The adrenaline and noradrenaline release in 21-day-old and the adrenaline release in 8-week-old rats evoked by hypoglycemia were almost completely blocked by pre-treatment of hexamethonium. This suggests that the nicotinic receptors of the adrenal chromaffin cells mainly participate in the catecholamine release induced by hypoglycemia in infant and young adult rats. In the present study not only nicotinic but also muscarinic stimulation evoked the release in fasted 21- day-old rats. It has been postulated that the nicotinic receptors are primarily concentrated in the synaptic zones of the chromaffin cell membrane and are involved in the physiological stimulation of the adrenal medulla, whereas the extrasynaptic regions contain a mixture of the nicotinic and muscarinic receptors, these are activated by injected secretogogues (Wakade and Wakade, 1983). This is probably a reason why the nicotinic antagonist almost completely blocked the release induced by acetylcholine secreted from the cholinergic nerve terminals during hypoglycemia. It has been reported that stimulation of muscarinic receptors results in long lasting catecholamine release from the chromaffin cells (Chowdhurry et al., 1994). Although physiological meaning of the muscarinic receptors of the chromaffin cells is unknown at present, they may respond to the other stimulation than the acetylcholine release from the cholinergic nerve terminals, such as the elevation of blood acetylcholine concentration.

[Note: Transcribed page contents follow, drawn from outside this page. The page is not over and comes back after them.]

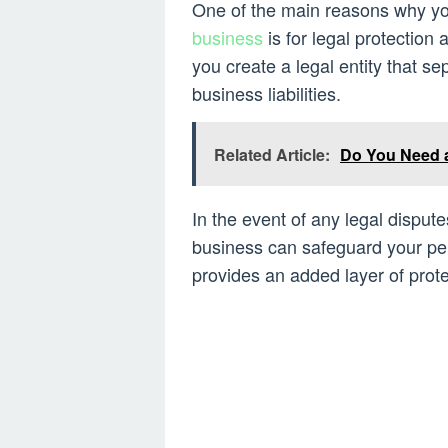
One of the main reasons why yo
business
is for legal protection 
you create a legal entity that s
business liabilities.
Related Article:
Do You Need 
In the event of any legal dispute
business can safeguard your per
provides an added layer of prote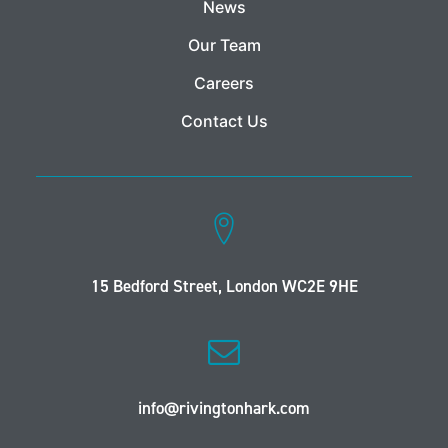
News
Our Team
Careers
Contact Us
15 Bedford Street, London WC2E 9HE
info@rivingtonhark.com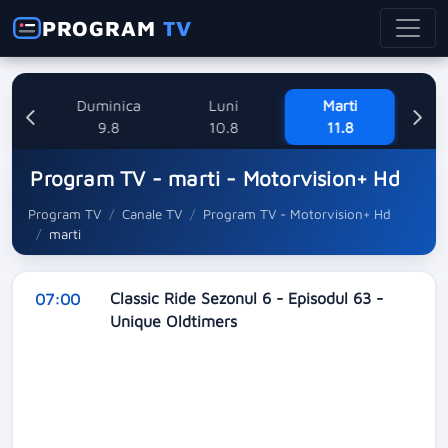
PROGRAM
TV
ne
Duminica
Luni
Marti
Mi
8
9.8
10.8
11.8
Program TV - marti - Motorvision+ Hd
Program TV
Canale TV
Program TV - Motorvision+ Hd
marti
Classic Ride Sezonul 6 - Episodul 63 -
07:00
Unique Oldtimers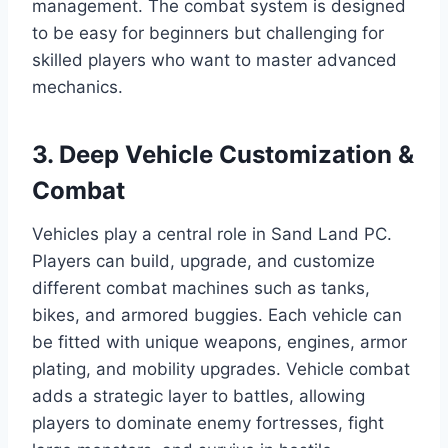
management. The combat system is designed
to be easy for beginners but challenging for
skilled players who want to master advanced
mechanics.
3. Deep Vehicle Customization &
Combat
Vehicles play a central role in Sand Land PC.
Players can build, upgrade, and customize
different combat machines such as tanks,
bikes, and armored buggies. Each vehicle can
be fitted with unique weapons, engines, armor
plating, and mobility upgrades. Vehicle combat
adds a strategic layer to battles, allowing
players to dominate enemy fortresses, fight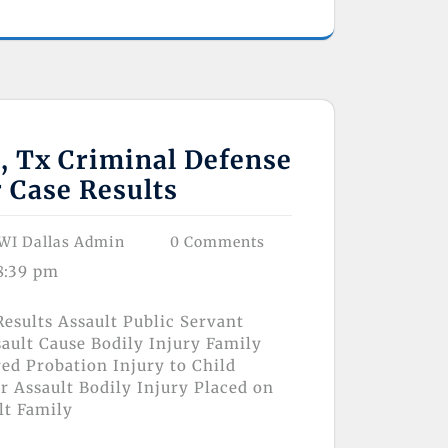
s, Tx Criminal Defense
 Case Results
WI Dallas Admin
0 Comments
8:39 pm
esults Assault Public Servant
ault Cause Bodily Injury Family
ed Probation Injury to Child
 Assault Bodily Injury Placed on
lt Family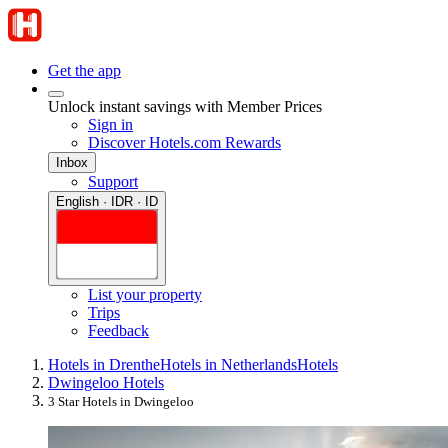
Get the app
Unlock instant savings with Member Prices
Sign in
Discover Hotels.com Rewards
Inbox
Support
English · IDR · ID
List your property
Trips
Feedback
Hotels in Drenthe
Hotels in Netherlands
Hotels
Dwingeloo Hotels
3 Star Hotels in Dwingeloo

We have already reported that serum glucose levels in fasted 21-day-old rats decrease about 1/8 of the control animals 30 min after insulin injection (Fujino and Fujii, 1995). Although the value obtained from the fasted rats in the present study was statistically significantly decreased, the extent of the decrease was less remarkable when compared to that in the insulin-received fasted rats. The system to hold serum glucose level, such as glycogenolysis in liver, may be activated by starvation.
The previous and present studies indicate that in the postnatal development maturation of the cholinergic nerve function proceeds to the appearance of the responsiveness to acetylcholine in the chromaffin cells. Adrenaline, secreted from the adrenal medulla, increases heartbeats, blood output from heart, diameter of pupils and bronchial tubes, and glycogenolysis in liver. These responses ensure survival in the case of emergency. Suckling rats are protected by their mother from these events and they are not required to secret catecholamines from the adrenals in order to respond to the emergencies within a short time. We speculate that unresponsiveness of the cells to acetylcholine in suckling rats probably keeps their behavioral activity at an unexciting state.